However, this week we’ll focus on the basics of the variable deferred annuity (often referred to as variable annuities) and their major characteristics.
What Is A Variable Annuity?
So, what exactly is a variable deferred annuity? A variable annuity is a contract between you and an insurance company under which the insurer agrees to make periodic payments to you at some future date. You purchase a variable annuity contract by making either a single purchase payment or a series of purchase payments.
Unlike a fixed annuity, with a variable annuity, you’ll be able to invest your purchase payments in a range of investment options, typically mutual funds. An important point to keep in mind is that the value of your variable annuity will vary depending on the performance of the investment options you choose.
Thus, variable annuities may expose you to investment risk, not unlike your TSP or IRA.
How They Work
Unlike variable immediate annuities, which begin payments immediately (within a year), with variable deferred annuities, your income payments will be delayed until a future date.
This delay will give your annuity (which is likely invested in mutual fund like securities) time to grow, which is important because the income payments you’ll receive in the future will be a percentage of your overall annuity value.

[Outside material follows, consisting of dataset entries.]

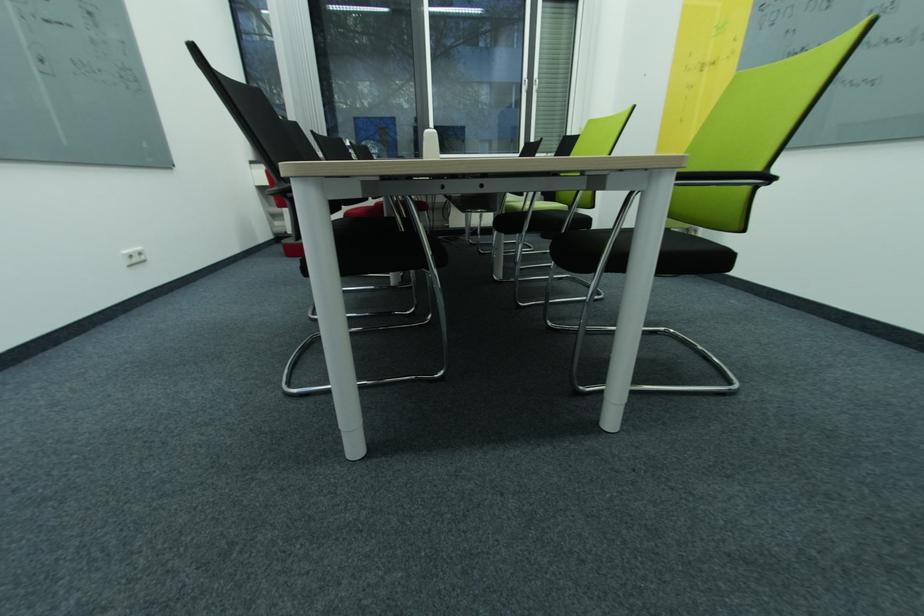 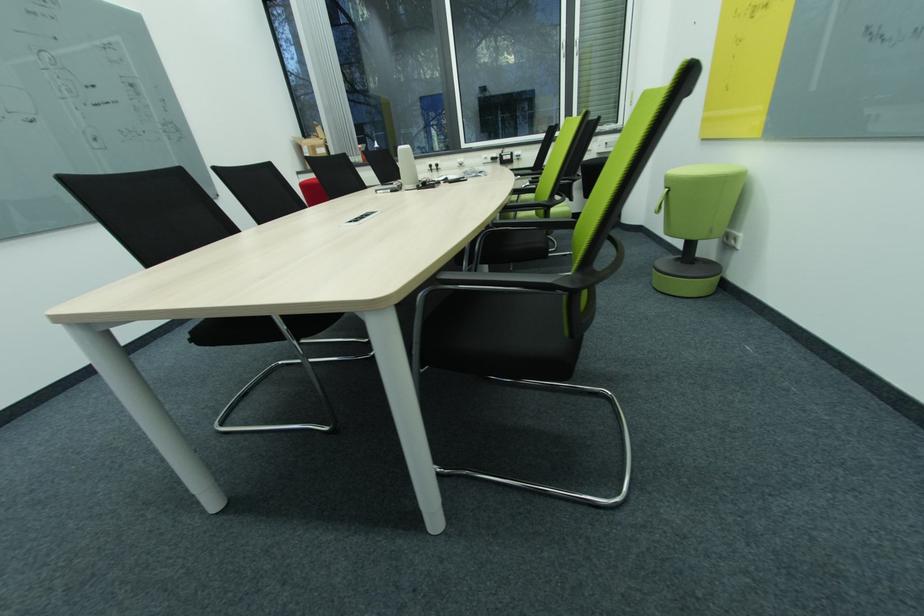 Question: The first image is from the beginning of the video and the second image is from the end. How did the camera likely rotate when shooting the video?

Choices:
 (A) Left
 (B) Right
 (C) Up
 (D) Down

Answer: (A) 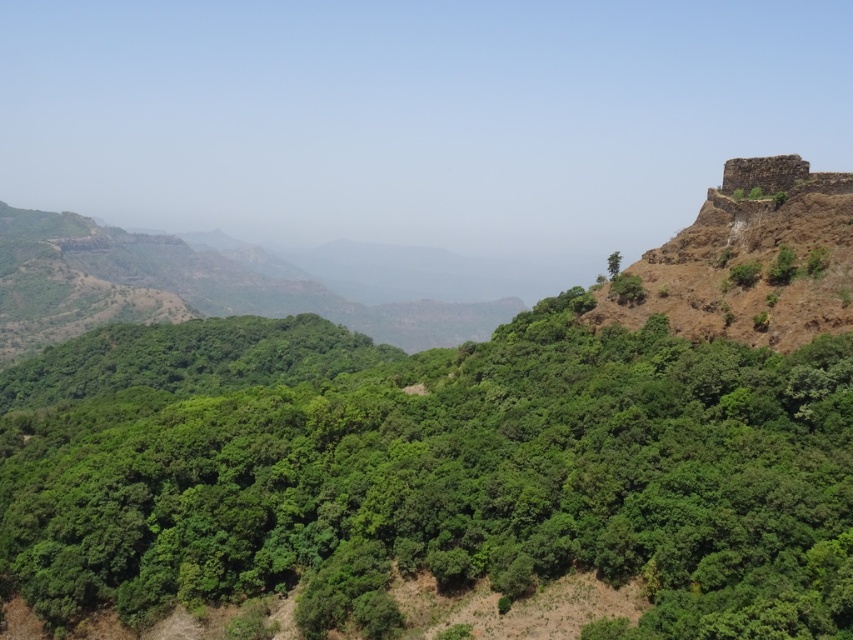 Does green leafy trees at center have a greater width compared to rustic stone fort at upper right?

Correct, the width of green leafy trees at center exceeds that of rustic stone fort at upper right.

Who is taller, green leafy trees at center or rustic stone fort at upper right?

With more height is green leafy trees at center.

Who is more distant from viewer, (219, 589) or (732, 172)?

The point (732, 172) is more distant.

Where is `green leafy trees at center`? The image size is (853, 640). green leafy trees at center is located at coordinates (428, 472).

Can you confirm if green leafy trees at center is positioned to the right of green leafy tree at upper right?

Incorrect, green leafy trees at center is not on the right side of green leafy tree at upper right.

Is point (306, 557) farther from camera compared to point (614, 259)?

No, (306, 557) is closer to viewer.

At what (x,y) coordinates should I click in order to perform the action: click on green leafy trees at center. Please return your answer as a coordinate pair (x, y). The width and height of the screenshot is (853, 640). Looking at the image, I should click on (428, 472).

Can you confirm if rustic stone fort at upper right is positioned below green leafy tree at upper right?

Incorrect, rustic stone fort at upper right is not positioned below green leafy tree at upper right.

Can you confirm if rustic stone fort at upper right is bigger than green leafy tree at upper right?

Actually, rustic stone fort at upper right might be smaller than green leafy tree at upper right.

Is point (756, 170) less distant than point (607, 262)?

Yes, point (756, 170) is closer to viewer.

Identify the location of rustic stone fort at upper right. This screenshot has width=853, height=640. (763, 173). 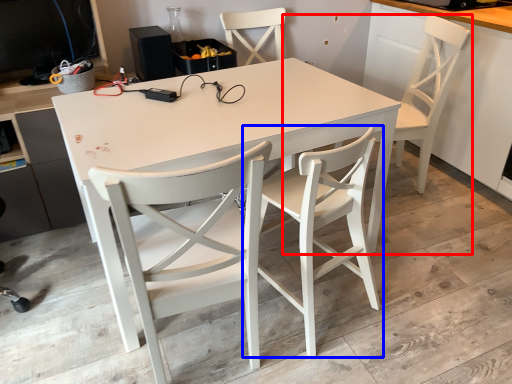 Question: Which object is closer to the camera taking this photo, chair (highlighted by a red box) or chair (highlighted by a blue box)?

Choices:
 (A) chair
 (B) chair

Answer: (B)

Thus, you can think of a variable annuity as having two phases: a growth phase and a payment phase.
During the growth phase, you may be making purchase payments, which typically means you’re investing more money into the underlying securities, called subaccounts. And if your investments perform well, your income payments during the payment phase will be larger; however, if they perform poorly, your future payments will be smaller.
Hence, with variable annuities, you’ll often retain the investment risk, which means that, like your other retirement tools (TSP, IRAs, etc.), you bear the consequences of your investment’s performance.
Some annuity contracts offer protection against losses for an additional fee; this is done via riders (more on this next).
When it comes to the payment phase, you’ll typically have a few options to select how you’ll receive your income payments. These payment options usually include a lump sum, a period certain (such as 20 years), or an indefinite period option (such as your lifetime or the lifetime of you and your spouse).
An important point to remember is that the amount of each payment you receive during the payment phase will depend on the length of the period selected (number of years vs. lifetime) and the value of your annuity.
Riders Allow Customization
If you strip a variable deferred annuity down to its basic components, it’s an agreement with an insurance company to either make a one-time payment or a series of payments in exchange for a series of payments at a future date. Does this sound like anything familiar (FERS pension, Social Security?).
However, what makes variable annuities unique and often confusing, is that they can be customized for every individual by purchasing riders. Adding to this complexity is that many insurance companies offer different options with varying fees.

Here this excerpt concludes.